§ **Work instruction**:
What lines below contain the string "panel"? List them all.

§ **Provided information**:
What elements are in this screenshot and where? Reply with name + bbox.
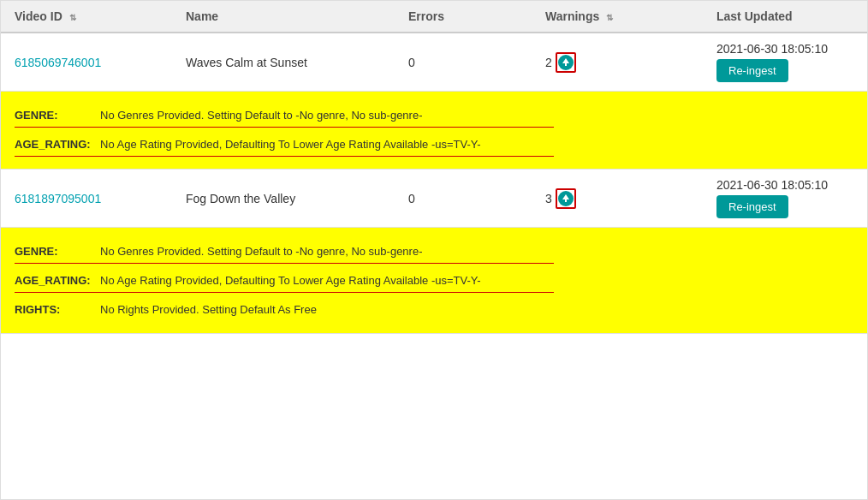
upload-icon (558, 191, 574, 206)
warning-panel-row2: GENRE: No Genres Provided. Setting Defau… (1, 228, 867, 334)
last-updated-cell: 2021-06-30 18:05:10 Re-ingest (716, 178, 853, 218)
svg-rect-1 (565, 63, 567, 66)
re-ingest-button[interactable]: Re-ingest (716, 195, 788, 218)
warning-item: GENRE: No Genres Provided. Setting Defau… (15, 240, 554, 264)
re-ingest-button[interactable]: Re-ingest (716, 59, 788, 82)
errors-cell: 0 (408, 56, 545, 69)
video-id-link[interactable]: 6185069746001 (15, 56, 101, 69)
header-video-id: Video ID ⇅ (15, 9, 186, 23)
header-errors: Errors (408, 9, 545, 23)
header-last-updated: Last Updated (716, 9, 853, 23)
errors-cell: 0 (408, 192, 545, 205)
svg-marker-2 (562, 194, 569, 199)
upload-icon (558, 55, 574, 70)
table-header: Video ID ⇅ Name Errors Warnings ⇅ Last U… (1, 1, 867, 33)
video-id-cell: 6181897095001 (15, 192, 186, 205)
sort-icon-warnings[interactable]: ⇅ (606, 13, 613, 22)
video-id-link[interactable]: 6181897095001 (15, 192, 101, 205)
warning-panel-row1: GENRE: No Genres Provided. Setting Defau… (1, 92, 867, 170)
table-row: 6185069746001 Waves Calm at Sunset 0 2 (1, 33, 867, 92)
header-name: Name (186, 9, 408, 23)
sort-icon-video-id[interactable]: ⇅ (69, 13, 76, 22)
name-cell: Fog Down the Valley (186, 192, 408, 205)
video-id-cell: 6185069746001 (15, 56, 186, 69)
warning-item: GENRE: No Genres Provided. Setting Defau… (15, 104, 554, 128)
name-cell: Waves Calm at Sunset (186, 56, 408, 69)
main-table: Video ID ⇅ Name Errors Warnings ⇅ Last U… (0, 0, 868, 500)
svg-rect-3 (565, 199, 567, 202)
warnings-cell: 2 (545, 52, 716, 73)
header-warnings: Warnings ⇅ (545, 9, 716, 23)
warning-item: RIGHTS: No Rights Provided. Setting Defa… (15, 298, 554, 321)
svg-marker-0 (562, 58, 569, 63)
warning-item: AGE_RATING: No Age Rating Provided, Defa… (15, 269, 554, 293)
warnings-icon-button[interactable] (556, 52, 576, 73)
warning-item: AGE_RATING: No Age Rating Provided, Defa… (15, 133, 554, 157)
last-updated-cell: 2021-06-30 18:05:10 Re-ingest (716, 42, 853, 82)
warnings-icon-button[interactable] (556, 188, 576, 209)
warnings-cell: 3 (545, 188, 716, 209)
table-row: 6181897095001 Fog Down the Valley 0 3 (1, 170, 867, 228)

§ **Task output**:
warning-panel-row2: GENRE: No Genres Provided. Setting Defau… (1, 228, 867, 334)
warning-panel-row1: GENRE: No Genres Provided. Setting Defau… (1, 92, 867, 170)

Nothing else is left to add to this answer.